In 1994, her farm retreat and training center at Headwaters, Virginia was burned down. All of her work was destroyed by arsonists who had lobbied to get her out of the community for years. They were frightened that children and adults with AIDS who came there would start a spread of the disease. They mistrusted the outsiders and “new age loonies” who studied and visited there. She suffered strokes and subsequent disability which sidelined her for several years. But she carried on. What I learned from her guided my work with survivors of childhood sexual abuse and with people who suffer with substance abuse disorders.
- Denial: When we are first faced with a terrible loss, a kind of shock and numbness set in. These are protective survival responses to an overwhelming situation. There is no way to fully grasp what has just happened. As a result, the brain and psyche work together so that things can be processed. Denial fades as we can handle things, a little at a time. It is the beginning of the healing process.
- Anger: The rage against loss is experienced when the unfairness of it all becomes apparent. It can manifest in what feels like a judgment from God who seems to have allowed this tragedy to occur. It can show up as resentment at people who failed to be by your side. Anger is just another coping device. What had seemed to be weakness and vulnerability now comes as a kind of strength. Anger will allow us to find the will carry on. An important thing to remember is that, like denial, it will diminish and disappear.
- Bargaining: The guilt, self-blaming, and emptiness of loss result in lots of ‘What ifs” and ‘If onlys’. “If only I had been a better boy/girl/family member/friend they might not have died”. “What if I spend every day living the way my loved one had wanted then life will take on a meaning that will be a memorial to them”. Bargaining is about trying to make a deal with God or the Universe so that the loss and grief will loosen its grip. We want so desperately for life to go back to normal that we might promise anything to end the pain.

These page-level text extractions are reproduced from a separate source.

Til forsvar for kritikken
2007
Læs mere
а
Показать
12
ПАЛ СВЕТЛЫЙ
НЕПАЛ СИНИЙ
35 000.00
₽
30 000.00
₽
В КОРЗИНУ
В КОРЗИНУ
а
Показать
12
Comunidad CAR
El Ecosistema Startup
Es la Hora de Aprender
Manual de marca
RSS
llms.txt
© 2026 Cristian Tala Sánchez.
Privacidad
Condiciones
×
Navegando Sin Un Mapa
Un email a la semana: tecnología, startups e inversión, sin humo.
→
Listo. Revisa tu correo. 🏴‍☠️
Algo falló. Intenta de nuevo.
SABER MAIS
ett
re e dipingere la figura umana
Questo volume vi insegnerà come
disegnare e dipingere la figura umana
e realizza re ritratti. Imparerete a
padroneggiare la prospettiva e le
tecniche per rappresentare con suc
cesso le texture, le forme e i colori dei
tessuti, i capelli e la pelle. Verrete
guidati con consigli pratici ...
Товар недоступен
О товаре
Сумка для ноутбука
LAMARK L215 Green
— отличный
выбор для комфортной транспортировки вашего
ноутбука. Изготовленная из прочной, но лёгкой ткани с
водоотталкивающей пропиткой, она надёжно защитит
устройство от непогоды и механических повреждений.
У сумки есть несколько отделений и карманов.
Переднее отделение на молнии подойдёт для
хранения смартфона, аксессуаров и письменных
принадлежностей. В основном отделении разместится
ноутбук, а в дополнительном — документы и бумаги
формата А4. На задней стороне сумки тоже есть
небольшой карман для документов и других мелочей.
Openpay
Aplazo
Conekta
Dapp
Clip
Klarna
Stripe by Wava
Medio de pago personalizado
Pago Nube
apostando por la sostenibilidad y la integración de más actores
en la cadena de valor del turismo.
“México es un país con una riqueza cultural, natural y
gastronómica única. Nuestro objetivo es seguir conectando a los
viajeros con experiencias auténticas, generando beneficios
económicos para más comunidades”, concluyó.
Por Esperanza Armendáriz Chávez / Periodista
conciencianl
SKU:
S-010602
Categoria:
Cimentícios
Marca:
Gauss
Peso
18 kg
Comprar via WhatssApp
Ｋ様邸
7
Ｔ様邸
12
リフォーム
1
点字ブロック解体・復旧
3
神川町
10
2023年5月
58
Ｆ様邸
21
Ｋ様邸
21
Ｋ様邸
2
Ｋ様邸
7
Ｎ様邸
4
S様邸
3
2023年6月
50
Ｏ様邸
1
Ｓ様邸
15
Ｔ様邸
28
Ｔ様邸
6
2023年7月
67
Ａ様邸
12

- Depression: This stage is the most enduring of the previous ones. The depth of loss sinks in. Bargaining seems ridiculous. Life will not be the same as it was. Everything is forever altered. This is a normal feeling and should not be confused with clinical major depression. These feelings will lighten. People will want for us to move through the sadness and try to pull us out of our feelings. But there is no time limit to how we process grief and loss. Being gentle with ourselves as it progresses is the best medicine.
- Acceptance: This stage is about ‘finding a new normal’. It is not about getting over the tragedy we have experienced. Because getting over it would be as if the loss never happened or that our loved one never existed. Acceptance is about re-aligning, re-awakening, and re-establishing. It is embracing the present while honoring the past. Acceptance comes gradually in gentle waves. Life will be worth living fully once again.
These five stages are not linear. One doesn’t necessarily follow the other in order. Some stages may be experienced simultaneously. Nothing about them is absolute and every person will feel them differently. They are as unique as the individual. What they teach us is that moving through loss and grief is a process that can be comprehended and even tolerated.